53 Turning to the costs agreement, Ms Young considers that it is appropriate to engage ERA Legal to act on the potential claims. Mr Daren Anderson, the managing director of ERA Legal, conducted the public examinations and Mr O'Neill, a lawyer employed at ERA Legal assisted in reviewing the materials produced under orders in those proceedings. They therefore have an intimate knowledge of the available materials and employing those lawyers will almost certainly reduce the costs associated with conducting any further investigations and commencing proceedings as compared to the costs which would necessarily be incurred if another firm were to be engaged. It may also be that their knowledge of the material is critical to the capacity to bring any proceeding before the limitation period expires in May 2018. Ms Young and Mr Arnautovic have no reason to believe that ERA Legal will act in any way other than in their interests so the fact that GDK is a creditor of the Company should not be an impediment to retaining that law firm. Accordingly, Ms Young and Mr Arnautovic are of the view that entering into the costs agreement is in the best interests of the general body of creditors.
54 As noted by Gleeson JA in Commercial Indemnity at [68]-[72], there is no universal rule that a liquidator may not retain lawyers who previously acted for a substantial creditor but it is regarded as "generally undesirable" and the guiding principle is whether such an arrangement offends the requirement for independence of the liquidator having regard to the circumstances. Like Gleeson JA at [73], the Court emphasises that it expects the special purpose liquidators, as officers of the Court, to maintain continued alertness as to whether it is necessary to seek advice from another lawyer, either in relation to the potential claims generally or on any matter in particular.
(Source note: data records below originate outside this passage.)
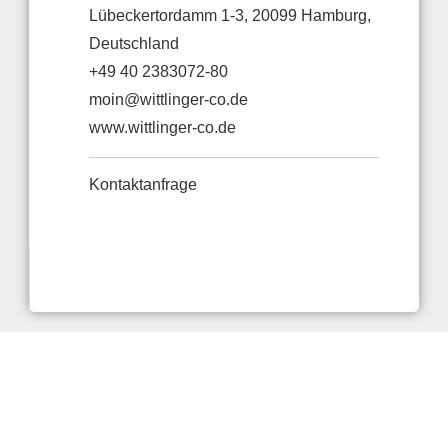
Lübeckertordamm 1-3, 20099 Hamburg,
Deutschland
+49 40 2383072-80
moin@wittlinger-co.de
www.wittlinger-co.de
Kontaktanfrage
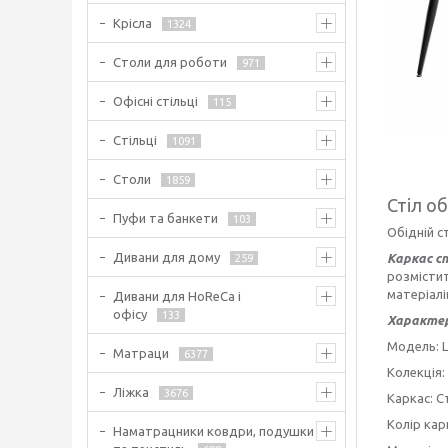
Крісла
1324
Столи для роботи
971
Офісні стільці
115
Стільці
1091
Столи
1859
Стіл о
Пуфи та банкети
103
Обідній с
Дивани для дому
Каркас ст
259
розмістит
матеріалі
Дивани для HoReCa і
офісу
133
Характе
Модель: 
Матраци
6377
Колекція:
Ліжка
3676
Каркас: С
Колір кар
Наматрацники ковдри, подушки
55 Here, the circumstances are that:
(1) The Court has been provided with evidence of the nature and extent to which ERA Legal has acted for GDK in relation to the Company and on other matters. ERA Legal has not acted for GDK or its related entities to any great extent. I am satisfied that the relationship between GDK and ERA Legal would not provide any significant commercial incentive for ERA Legal to prefer (consciously or unconsciously) the interests of GDK or Nevrast.
(2) The Court's concerns in relation to the independence of the special purpose liquidators arising out of early drafts of the funding agreement have been addressed.
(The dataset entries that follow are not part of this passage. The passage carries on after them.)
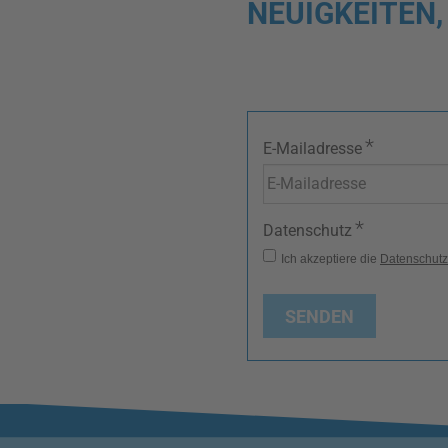
NEUIGKEITEN,
*
E-Mailadresse
*
Datenschutz
Ich akzeptiere die
Datenschut
SENDEN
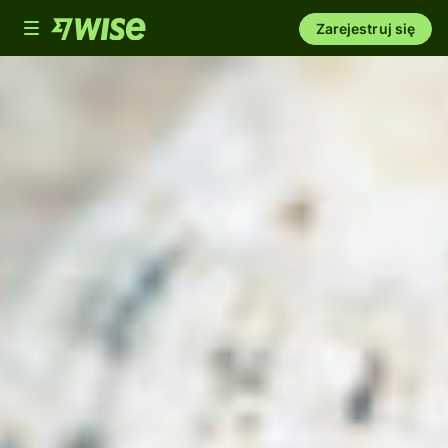
Toggle
Zarejestruj się
navigation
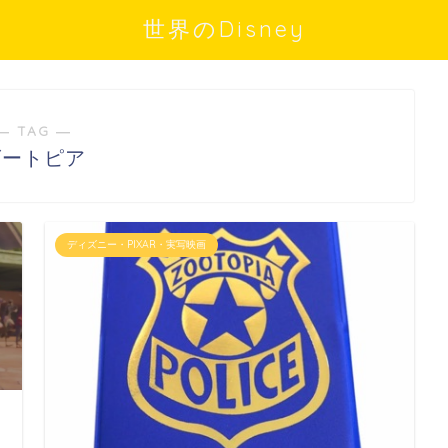
世界のDisney
― TAG ―
ズートピア
ディズニー・PIXAR・実写映画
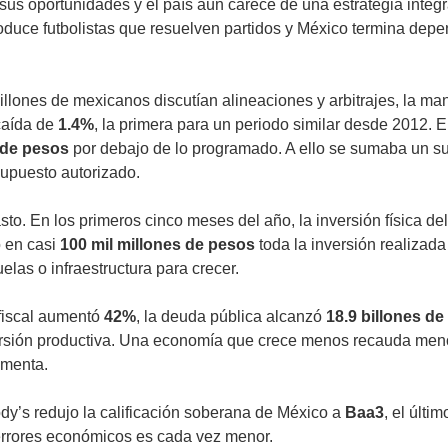
sus oportunidades y el país aún carece de una estrategia integr
duce futbolistas que resuelven partidos y México termina depe
millones de mexicanos discutían alineaciones y arbitrajes, la 
 caída de
1.4%
, la primera para un periodo similar desde 2012. 
 de pesos
por debajo de lo programado. A ello se sumaba un s
supuesto autorizado.
to. En los primeros cinco meses del año, la inversión física d
ó en casi
100 mil millones de pesos
toda la inversión realizada
elas o infraestructura para crecer.
t fiscal aumentó
42%
, la deuda pública alcanzó
18.9 billones d
rsión productiva. Una economía que crece menos recauda menos;
umenta.
dy’s redujo la calificación soberana de México a
Baa3
, el últi
 errores económicos es cada vez menor.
(3) There is a looming expiration of a limitation period and ERA Lawyers are well placed to provide advice concerning the potential claims arising out of their participation in the public examinations. It would now be difficult for other lawyers to be put in the same position within the time period and that would involve greater expense in what is quite a small liquidation.
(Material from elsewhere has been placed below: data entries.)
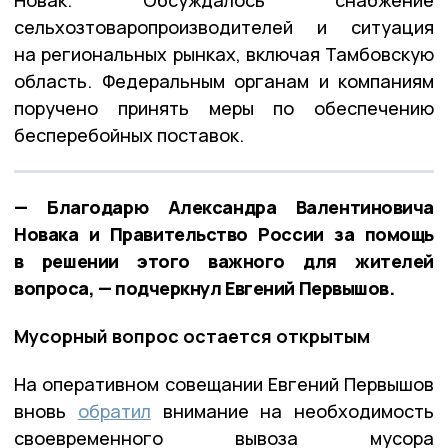
Новак. Обсуждалось снабжение
сельхозтоваропроизводителей и ситуация
на региональных рынках, включая Тамбовскую
область. Федеральным органам и компаниям
поручено принять меры по обеспечению
бесперебойных поставок.
— Благодарю Александра Валентиновича
Новака и Правительство России за помощь
в решении этого важного для жителей
вопроса, — подчеркнул Евгений Первышов.
Мусорный вопрос остается открытым
На оперативном совещании Евгений Первышов
вновь
обратил
внимание на необходимость
своевременного вывоза мусора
56 Having regard to the special purpose liquidators' opinions, the terms of the draft funding agreement and costs agreement in exhibit "5" and the circumstances referred to above, I am satisfied that it would be a proper or bona fide exercise of the special purpose liquidators' powers to enter into those agreements. This is so even though not all of the factors listed by Austin J in In the matter of ACN 076 673 875 Ltd (2002) 42 ACSR 296; NSWSC 578 at [17]-[34] can be accurately assessed at this time in this case.